─── Data for review ───

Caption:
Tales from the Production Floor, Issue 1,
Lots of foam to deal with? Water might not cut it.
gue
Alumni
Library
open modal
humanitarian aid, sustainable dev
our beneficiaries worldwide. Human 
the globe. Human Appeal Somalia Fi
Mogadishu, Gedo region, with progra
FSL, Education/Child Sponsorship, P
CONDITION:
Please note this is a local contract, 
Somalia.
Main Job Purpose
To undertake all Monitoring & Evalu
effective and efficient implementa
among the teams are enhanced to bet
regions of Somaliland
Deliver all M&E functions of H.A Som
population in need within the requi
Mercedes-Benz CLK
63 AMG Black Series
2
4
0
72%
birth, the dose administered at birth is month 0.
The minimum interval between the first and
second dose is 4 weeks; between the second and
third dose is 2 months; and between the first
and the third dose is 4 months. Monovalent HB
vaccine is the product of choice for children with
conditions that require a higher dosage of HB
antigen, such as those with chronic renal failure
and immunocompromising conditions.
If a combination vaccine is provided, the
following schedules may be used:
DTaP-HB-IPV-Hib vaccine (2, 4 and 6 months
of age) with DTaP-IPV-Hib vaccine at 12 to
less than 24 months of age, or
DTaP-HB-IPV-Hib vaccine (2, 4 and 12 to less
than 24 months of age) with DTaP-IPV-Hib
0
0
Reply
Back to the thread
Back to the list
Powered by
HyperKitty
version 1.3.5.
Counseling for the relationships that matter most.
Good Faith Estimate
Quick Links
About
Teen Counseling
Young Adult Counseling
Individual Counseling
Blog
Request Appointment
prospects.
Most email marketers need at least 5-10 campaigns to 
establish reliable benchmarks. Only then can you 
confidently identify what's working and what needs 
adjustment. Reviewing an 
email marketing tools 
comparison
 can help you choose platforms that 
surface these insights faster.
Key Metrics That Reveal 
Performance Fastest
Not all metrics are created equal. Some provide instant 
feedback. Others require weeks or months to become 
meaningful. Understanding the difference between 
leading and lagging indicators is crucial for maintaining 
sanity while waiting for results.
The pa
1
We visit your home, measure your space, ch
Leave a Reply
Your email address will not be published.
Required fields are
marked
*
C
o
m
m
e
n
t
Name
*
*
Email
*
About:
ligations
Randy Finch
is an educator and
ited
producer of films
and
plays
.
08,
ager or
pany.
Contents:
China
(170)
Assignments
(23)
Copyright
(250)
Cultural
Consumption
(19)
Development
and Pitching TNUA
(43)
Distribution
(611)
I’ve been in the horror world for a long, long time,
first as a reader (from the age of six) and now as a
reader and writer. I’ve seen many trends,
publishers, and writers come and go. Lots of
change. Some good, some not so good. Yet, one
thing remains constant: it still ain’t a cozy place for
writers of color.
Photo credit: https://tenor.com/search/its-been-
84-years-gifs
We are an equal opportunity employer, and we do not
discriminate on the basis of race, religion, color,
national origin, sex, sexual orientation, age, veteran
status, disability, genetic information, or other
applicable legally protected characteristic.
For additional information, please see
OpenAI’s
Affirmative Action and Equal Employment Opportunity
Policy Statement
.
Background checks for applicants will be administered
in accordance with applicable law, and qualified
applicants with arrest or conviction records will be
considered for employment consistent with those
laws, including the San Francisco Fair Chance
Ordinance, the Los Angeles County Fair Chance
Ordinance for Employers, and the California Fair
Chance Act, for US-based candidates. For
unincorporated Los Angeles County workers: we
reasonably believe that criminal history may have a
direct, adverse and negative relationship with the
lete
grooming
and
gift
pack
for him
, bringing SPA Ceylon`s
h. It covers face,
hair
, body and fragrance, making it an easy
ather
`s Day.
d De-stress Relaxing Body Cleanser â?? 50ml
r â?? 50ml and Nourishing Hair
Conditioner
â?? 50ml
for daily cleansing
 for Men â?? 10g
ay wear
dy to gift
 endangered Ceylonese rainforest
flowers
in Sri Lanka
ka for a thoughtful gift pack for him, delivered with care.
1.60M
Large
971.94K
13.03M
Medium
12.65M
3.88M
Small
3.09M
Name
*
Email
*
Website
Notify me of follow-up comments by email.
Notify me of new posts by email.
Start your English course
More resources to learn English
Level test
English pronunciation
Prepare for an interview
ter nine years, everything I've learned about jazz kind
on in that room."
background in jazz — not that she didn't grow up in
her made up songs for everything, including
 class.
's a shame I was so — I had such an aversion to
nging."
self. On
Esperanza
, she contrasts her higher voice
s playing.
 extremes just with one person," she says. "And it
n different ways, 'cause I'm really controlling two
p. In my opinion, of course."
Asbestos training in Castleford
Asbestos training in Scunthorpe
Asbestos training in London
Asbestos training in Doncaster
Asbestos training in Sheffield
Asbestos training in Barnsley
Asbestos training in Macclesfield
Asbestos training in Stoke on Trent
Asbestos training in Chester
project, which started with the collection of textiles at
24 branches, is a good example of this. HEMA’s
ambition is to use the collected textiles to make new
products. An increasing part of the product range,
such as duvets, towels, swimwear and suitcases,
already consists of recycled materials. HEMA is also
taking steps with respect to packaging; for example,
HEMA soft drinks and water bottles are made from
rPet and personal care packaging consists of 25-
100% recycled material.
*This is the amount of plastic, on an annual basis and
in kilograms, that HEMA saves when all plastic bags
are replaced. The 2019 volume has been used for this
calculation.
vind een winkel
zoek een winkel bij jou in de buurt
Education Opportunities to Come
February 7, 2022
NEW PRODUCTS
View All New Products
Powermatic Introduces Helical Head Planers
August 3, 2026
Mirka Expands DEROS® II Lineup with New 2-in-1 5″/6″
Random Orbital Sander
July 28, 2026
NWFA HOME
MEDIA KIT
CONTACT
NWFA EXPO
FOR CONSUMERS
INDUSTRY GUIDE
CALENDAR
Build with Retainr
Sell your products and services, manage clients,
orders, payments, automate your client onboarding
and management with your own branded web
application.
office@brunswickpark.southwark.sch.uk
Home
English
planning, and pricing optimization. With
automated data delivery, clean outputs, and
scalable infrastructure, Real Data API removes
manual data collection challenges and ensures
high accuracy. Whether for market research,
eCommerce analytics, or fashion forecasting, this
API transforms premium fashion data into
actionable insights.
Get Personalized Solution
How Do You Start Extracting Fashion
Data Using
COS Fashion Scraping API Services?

───

:: What you need to do ::
Having read the entries above, restate them all word for word.

:: Written response ::
Caption:
Tales from the Production Floor, Issue 1,
Lots of foam to deal with? Water might not cut it.
gue
Alumni
Library
open modal
humanitarian aid, sustainable dev
our beneficiaries worldwide. Human 
the globe. Human Appeal Somalia Fi
Mogadishu, Gedo region, with progra
FSL, Education/Child Sponsorship, P
CONDITION:
Please note this is a local contract, 
Somalia.
Main Job Purpose
To undertake all Monitoring & Evalu
effective and efficient implementa
among the teams are enhanced to bet
regions of Somaliland
Deliver all M&E functions of H.A Som
population in need within the requi
Mercedes-Benz CLK
63 AMG Black Series
2
4
0
72%
birth, the dose administered at birth is month 0.
The minimum interval between the first and
second dose is 4 weeks; between the second and
third dose is 2 months; and between the first
and the third dose is 4 months. Monovalent HB
vaccine is the product of choice for children with
conditions that require a higher dosage of HB
antigen, such as those with chronic renal failure
and immunocompromising conditions.
If a combination vaccine is provided, the
following schedules may be used:
DTaP-HB-IPV-Hib vaccine (2, 4 and 6 months
of age) with DTaP-IPV-Hib vaccine at 12 to
less than 24 months of age, or
DTaP-HB-IPV-Hib vaccine (2, 4 and 12 to less
than 24 months of age) with DTaP-IPV-Hib
0
0
Reply
Back to the thread
Back to the list
Powered by
HyperKitty
version 1.3.5.
Counseling for the relationships that matter most.
Good Faith Estimate
Quick Links
About
Teen Counseling
Young Adult Counseling
Individual Counseling
Blog
Request Appointment
prospects.
Most email marketers need at least 5-10 campaigns to 
establish reliable benchmarks. Only then can you 
confidently identify what's working and what needs 
adjustment. Reviewing an 
email marketing tools 
comparison
 can help you choose platforms that 
surface these insights faster.
Key Metrics That Reveal 
Performance Fastest
Not all metrics are created equal. Some provide instant 
feedback. Others require weeks or months to become 
meaningful. Understanding the difference between 
leading and lagging indicators is crucial for maintaining 
sanity while waiting for results.
The pa
1
We visit your home, measure your space, ch
Leave a Reply
Your email address will not be published.
Required fields are
marked
*
C
o
m
m
e
n
t
Name
*
*
Email
*
About:
ligations
Randy Finch
is an educator and
ited
producer of films
and
plays
.
08,
ager or
pany.
Contents:
China
(170)
Assignments
(23)
Copyright
(250)
Cultural
Consumption
(19)
Development
and Pitching TNUA
(43)
Distribution
(611)
I’ve been in the horror world for a long, long time,
first as a reader (from the age of six) and now as a
reader and writer. I’ve seen many trends,
publishers, and writers come and go. Lots of
change. Some good, some not so good. Yet, one
thing remains constant: it still ain’t a cozy place for
writers of color.
Photo credit: https://tenor.com/search/its-been-
84-years-gifs
We are an equal opportunity employer, and we do not
discriminate on the basis of race, religion, color,
national origin, sex, sexual orientation, age, veteran
status, disability, genetic information, or other
applicable legally protected characteristic.
For additional information, please see
OpenAI’s
Affirmative Action and Equal Employment Opportunity
Policy Statement
.
Background checks for applicants will be administered
in accordance with applicable law, and qualified
applicants with arrest or conviction records will be
considered for employment consistent with those
laws, including the San Francisco Fair Chance
Ordinance, the Los Angeles County Fair Chance
Ordinance for Employers, and the California Fair
Chance Act, for US-based candidates. For
unincorporated Los Angeles County workers: we
reasonably believe that criminal history may have a
direct, adverse and negative relationship with the
lete
grooming
and
gift
pack
for him
, bringing SPA Ceylon`s
h. It covers face,
hair
, body and fragrance, making it an easy
ather
`s Day.
d De-stress Relaxing Body Cleanser â?? 50ml
r â?? 50ml and Nourishing Hair
Conditioner
â?? 50ml
for daily cleansing
 for Men â?? 10g
ay wear
dy to gift
 endangered Ceylonese rainforest
flowers
in Sri Lanka
ka for a thoughtful gift pack for him, delivered with care.
1.60M
Large
971.94K
13.03M
Medium
12.65M
3.88M
Small
3.09M
Name
*
Email
*
Website
Notify me of follow-up comments by email.
Notify me of new posts by email.
Start your English course
More resources to learn English
Level test
English pronunciation
Prepare for an interview
ter nine years, everything I've learned about jazz kind
on in that room."
background in jazz — not that she didn't grow up in
her made up songs for everything, including
 class.
's a shame I was so — I had such an aversion to
nging."
self. On
Esperanza
, she contrasts her higher voice
s playing.
 extremes just with one person," she says. "And it
n different ways, 'cause I'm really controlling two
p. In my opinion, of course."
Asbestos training in Castleford
Asbestos training in Scunthorpe
Asbestos training in London
Asbestos training in Doncaster
Asbestos training in Sheffield
Asbestos training in Barnsley
Asbestos training in Macclesfield
Asbestos training in Stoke on Trent
Asbestos training in Chester
project, which started with the collection of textiles at
24 branches, is a good example of this. HEMA’s
ambition is to use the collected textiles to make new
products. An increasing part of the product range,
such as duvets, towels, swimwear and suitcases,
already consists of recycled materials. HEMA is also
taking steps with respect to packaging; for example,
HEMA soft drinks and water bottles are made from
rPet and personal care packaging consists of 25-
100% recycled material.
*This is the amount of plastic, on an annual basis and
in kilograms, that HEMA saves when all plastic bags
are replaced. The 2019 volume has been used for this
calculation.
vind een winkel
zoek een winkel bij jou in de buurt
Education Opportunities to Come
February 7, 2022
NEW PRODUCTS
View All New Products
Powermatic Introduces Helical Head Planers
August 3, 2026
Mirka Expands DEROS® II Lineup with New 2-in-1 5″/6″
Random Orbital Sander
July 28, 2026
NWFA HOME
MEDIA KIT
CONTACT
NWFA EXPO
FOR CONSUMERS
INDUSTRY GUIDE
CALENDAR
Build with Retainr
Sell your products and services, manage clients,
orders, payments, automate your client onboarding
and management with your own branded web
application.
office@brunswickpark.southwark.sch.uk
Home
English
planning, and pricing optimization. With
automated data delivery, clean outputs, and
scalable infrastructure, Real Data API removes
manual data collection challenges and ensures
high accuracy. Whether for market research,
eCommerce analytics, or fashion forecasting, this
API transforms premium fashion data into
actionable insights.
Get Personalized Solution
How Do You Start Extracting Fashion
Data Using
COS Fashion Scraping API Services?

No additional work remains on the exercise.